File photo shows a farmer checking the quality of cotton in a field in Wenjiazhuang Village, Manas County of northwest China's Xinjiang Uygur Autonomous Region, Oct. 17, 2020. (Xinhua/Ding Lei)

URUMQI, Oct. 13 (Xinhua) -- When the cotton harvest season started in October, the vast cotton fields in northwest China's Xinjiang Uygur Autonomous Region saw roaring cotton-picking machinery instead of cotton farmers.

Thanks to the machinery, Dilshat Memet, a cotton farmer in Yuli County, Bayingolin Mongolian Autonomous Prefecture, completed cotton picking in just one day. But in the past, he would be busy collecting cotton all through the harvest season.

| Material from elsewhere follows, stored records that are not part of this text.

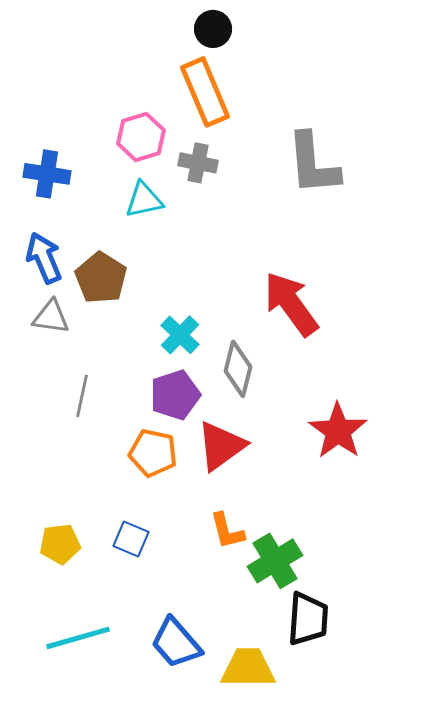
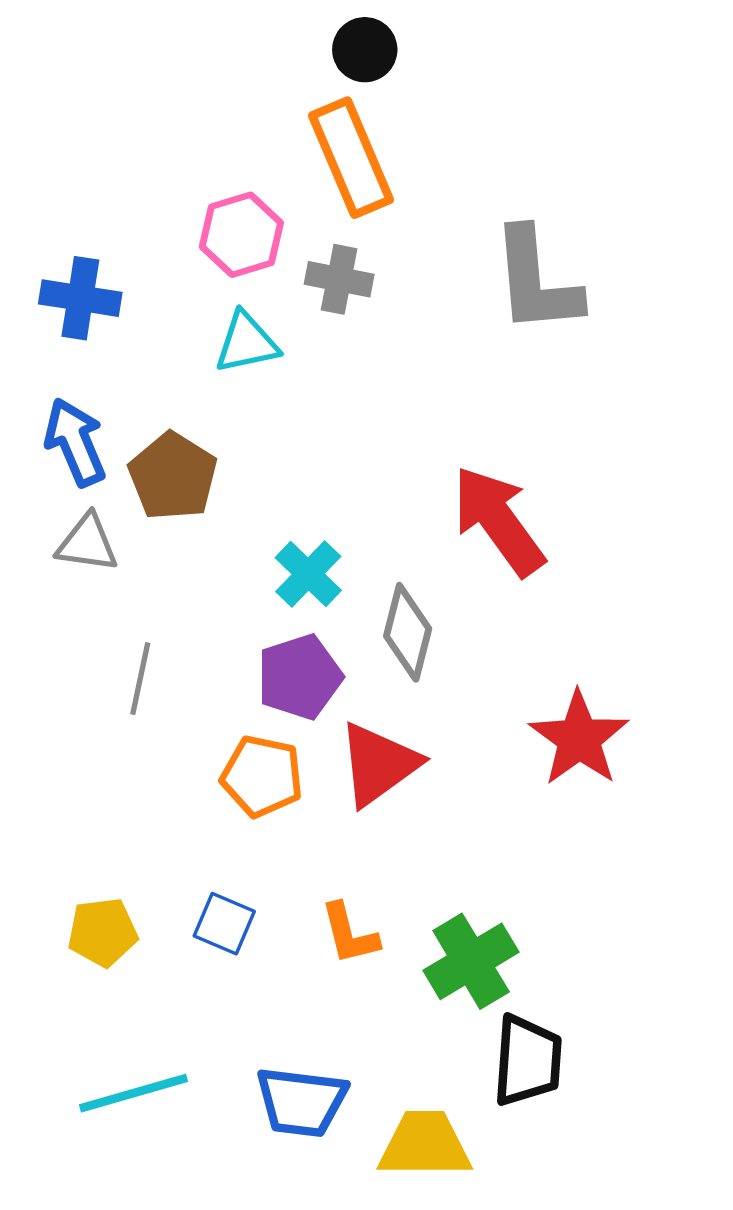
orange L-shape: (227, 531) -> (349, 934), moved
blue trapezoid: (176, 643) -> (301, 1102), turned -42

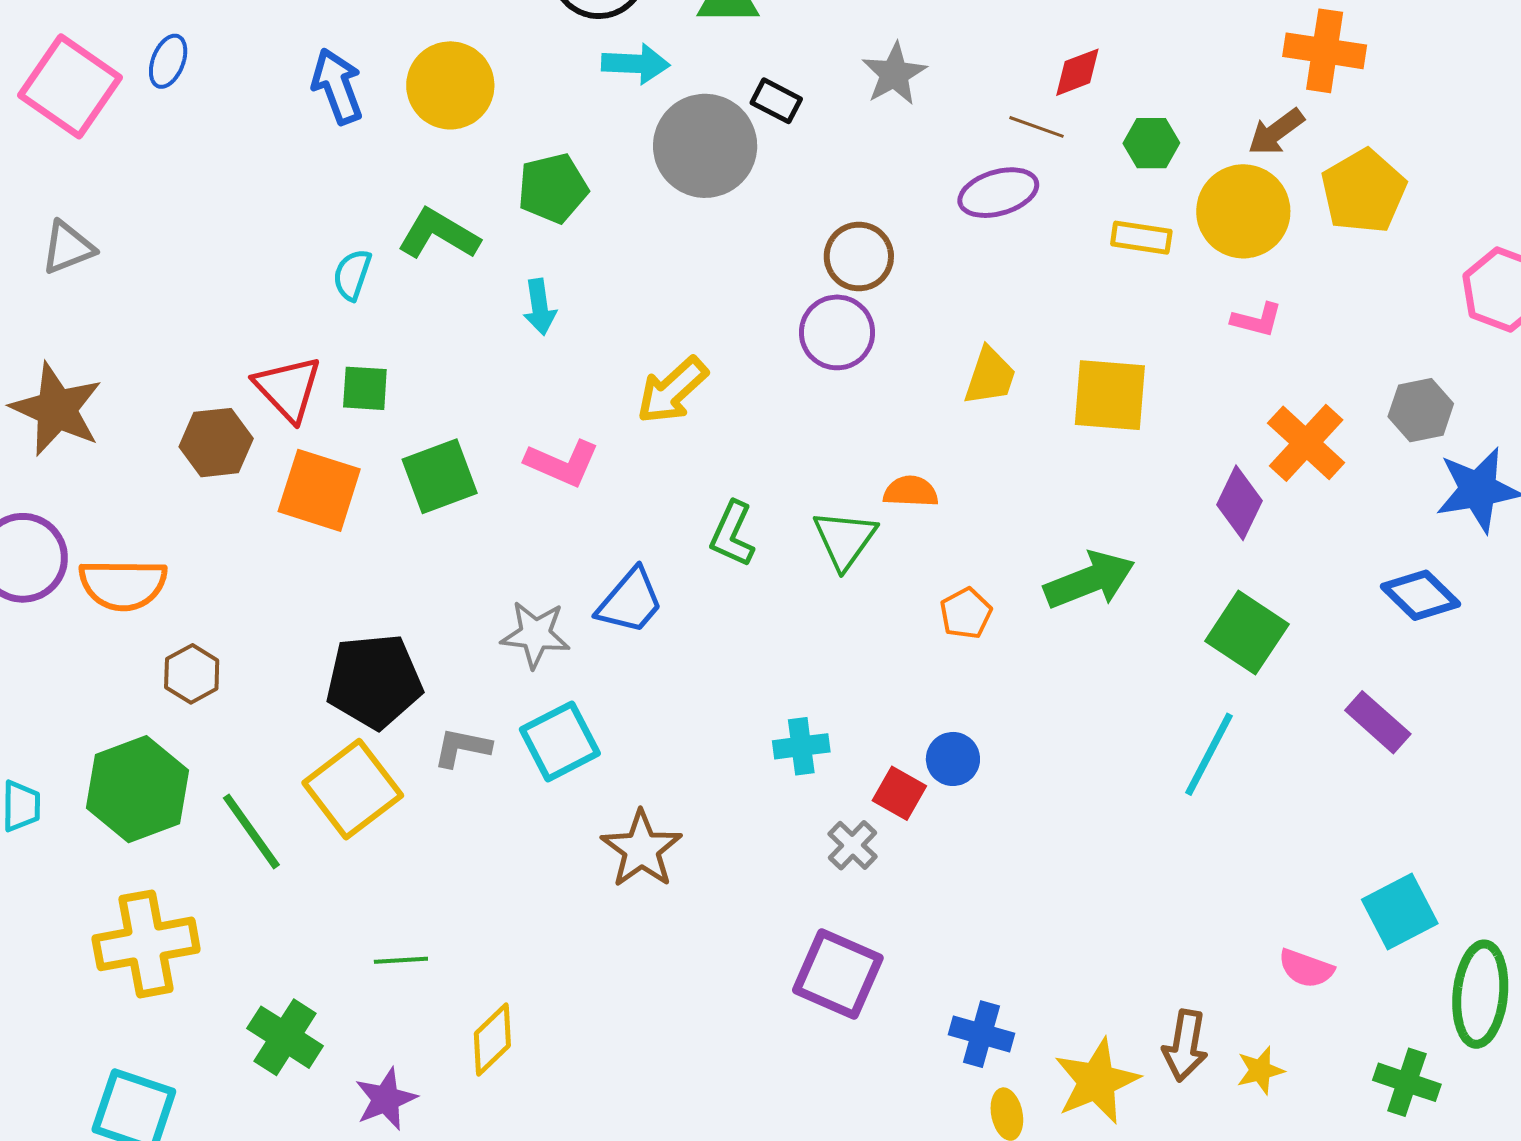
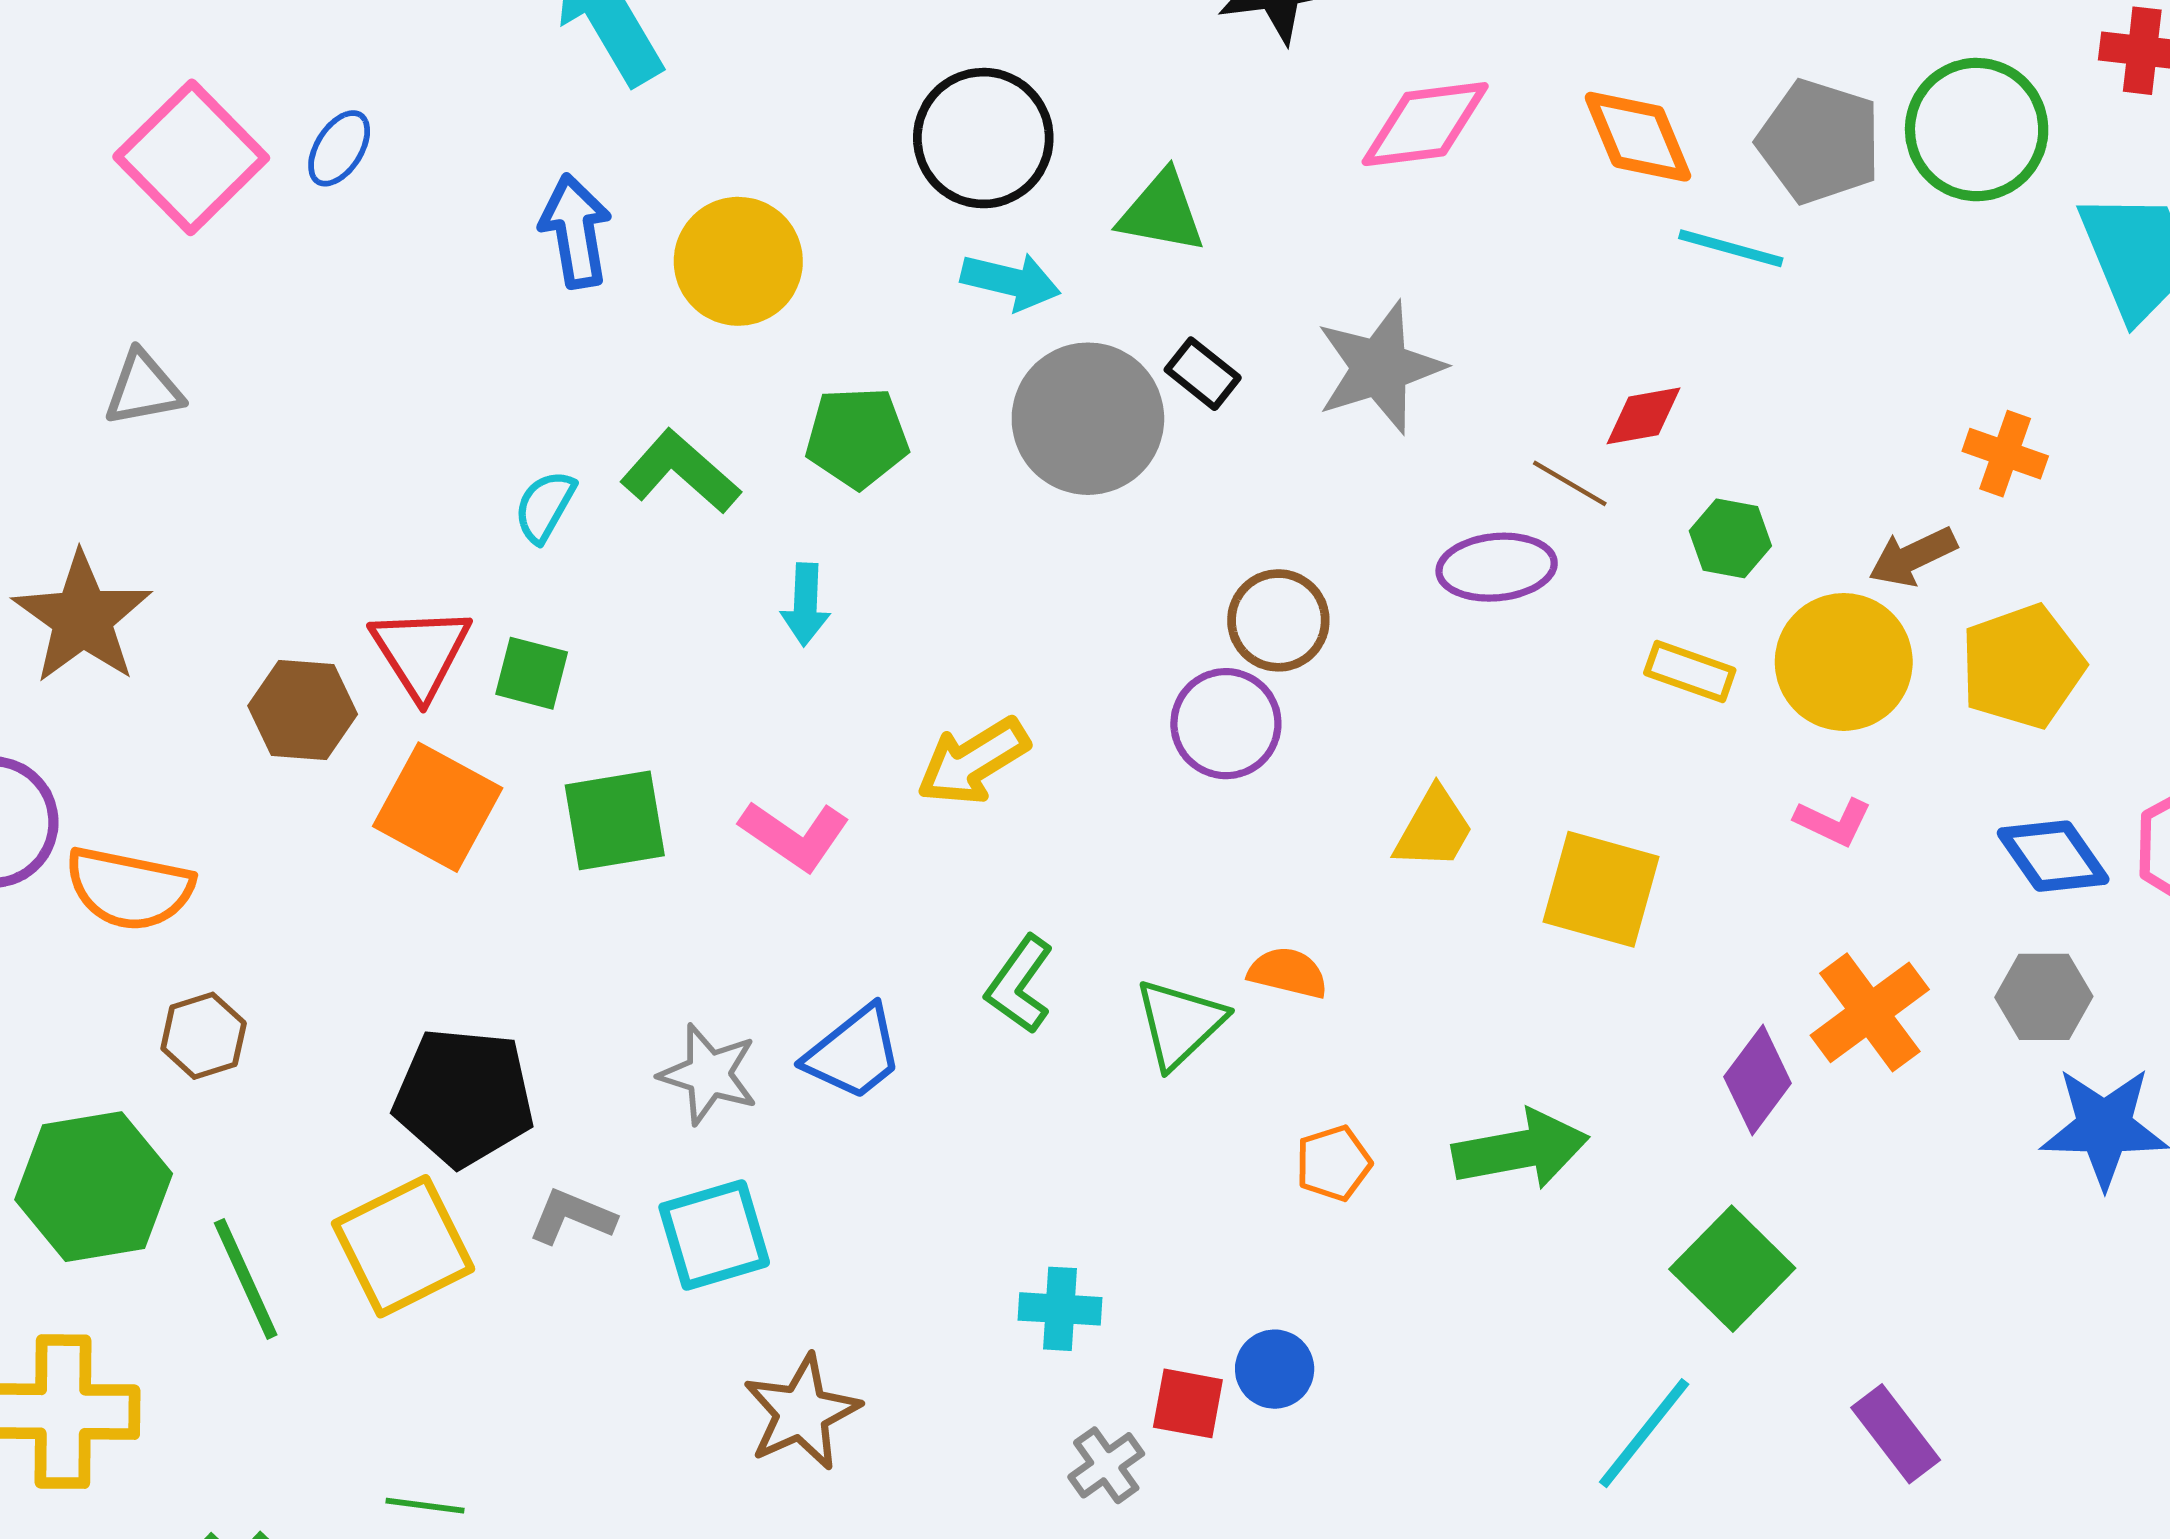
orange cross: (1325, 51) -> (2005, 454), size x0.7
gray star: (894, 74) -> (1380, 368), size x1.4
blue diamond: (1421, 595) -> (2053, 856), moved
red square: (899, 793) -> (1188, 1403), turned -30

"The high-efficiency cotton picker can handle the workload of several hundred people. For generations, my family used to harvest cotton by hand and traditional implements," Dilshat Memet said.

Unlike his father, Dilshat Memet began to use cotton pickers several years ago. The great convenience of mechanical operation compelled him and his partners to set up an agricultural company, introducing types of agricultural machinery like cotton pickers and drone sprayers and providing services for farmers in need.

"The rapid development of mechanization has greatly reduced costs for cotton farmers, and more and more farmers have been liberated from the land to make more money from other fields," said the 32-year-old man.

Xinjiang is the largest cotton-growing area in China. The region's cotton output hit 5.16 million tonnes in 2020, accounting for 87.3 percent of the total in the country, said the National Bureau of Statistics.

Therefore, the region has encouraged cotton farmers to apply modern agricultural machinery to boost the development of the industry in recent years. Meanwhile, the income of local farmers has increased due to the improvement of productivity.

Apart from the cotton industry, modern agricultural machinery and technologies apply to several fields such as crops and fruit plantations.

Previously, pear trees in southern Xinjiang were pollinated by bees or by men. But recently, pear farmers have been using unmanned aerial vehicles to pollinate their pear trees.

"At least two workers are needed to manually pollinate for each mu (0.07 hectares) of pear trees. But a drone can pollinate 2.6 hectares of pear trees within an hour, and the yield of pears can increase at least 500 kg per mu," said Peng Wenjun, an expert of the Chinese Academy of Agricultural Sciences.